Please see the linked call for chapter abstracts in a book edited by Maureen A. Flint and Kelly W. Guyotte tentatively titled: Qualitative Pedagogy as Gift: Creatively Exploring Teaching Commitments and Reciprocations. 

This edited book will explore qualitative pedagogy through centering narratives of how individuals come to their axiological commitments as (qualitative) teachers/scholars/learners and what such commitments produce in qualitative classrooms. Grounded in commitments to feminist, Indigenous, decolonial, and other critical theories, contributors will be asked to explore their own qualitative teaching practices and live questions such as: 

  • What are my/our pedagogical genealogies? 
  • How do I/we know what we know and why do I/we teach what we teach? 
  • What have we learned and what have we unlearned about teaching? 
  • How does teaching become a disruptive/empowering/liberatory practice? 

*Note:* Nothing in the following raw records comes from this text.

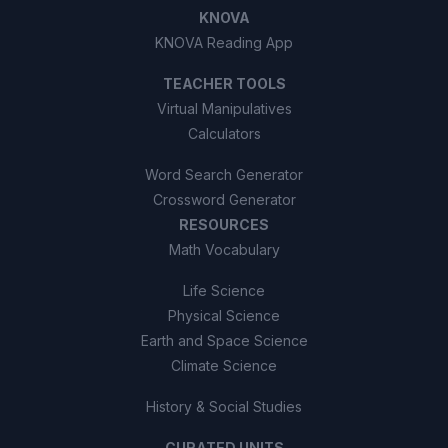
KNOVA
KNOVA Reading App
TEACHER TOOLS
Virtual Manipulatives
Calculators
Word Search Generator
Crossword Generator
RESOURCES
Math Vocabulary
Life Science
Physical Science
Earth and Space Science
Climate Science
History & Social Studies
CURATED UNITS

  • What does teaching look like on the ground—in specific places and spaces, with specific students, in specific political and social times? 
  • What have I/we been gifted that has grounded this commitment? 

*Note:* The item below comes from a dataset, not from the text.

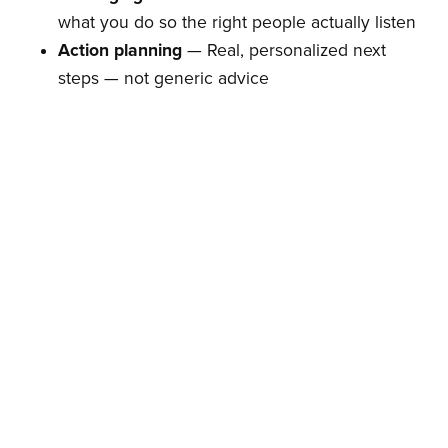
what you do so the right people actually listen
Action planning
— Real, personalized next
steps — not generic advice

  • How do I/we come to these commitments?

The book is conceptualized as encompassing both full-length chapters and what we are calling reciprocations. Full chapter authors are asked to invite students, collaborators, teachers, and/or mentors to engage with a mutual commitment or pedagogical question through a shorter piece (reciprocation). There will be one reciprocation for each chapter, and both can be written/created by qualitative scholars at any stage of their careers (e.g., a graduate student/early career scholar can write a full chapter in which their mentor writes a reciprocation or vice versa, an early career scholar can write a chapter in which their student(s) write a reciprocation or vice versa, or collaborators at similar stages of their career might submit a chapter and reciprocation). While we do not expect the reciprocation to ‘respond to’ the full chapter, we anticipate connective threads that dialogue with, extend, and juxtapose relationships to the shared commitment. In other words, full chapter authors and reciprocation authors would collaborate toward establishing threads between their contributions.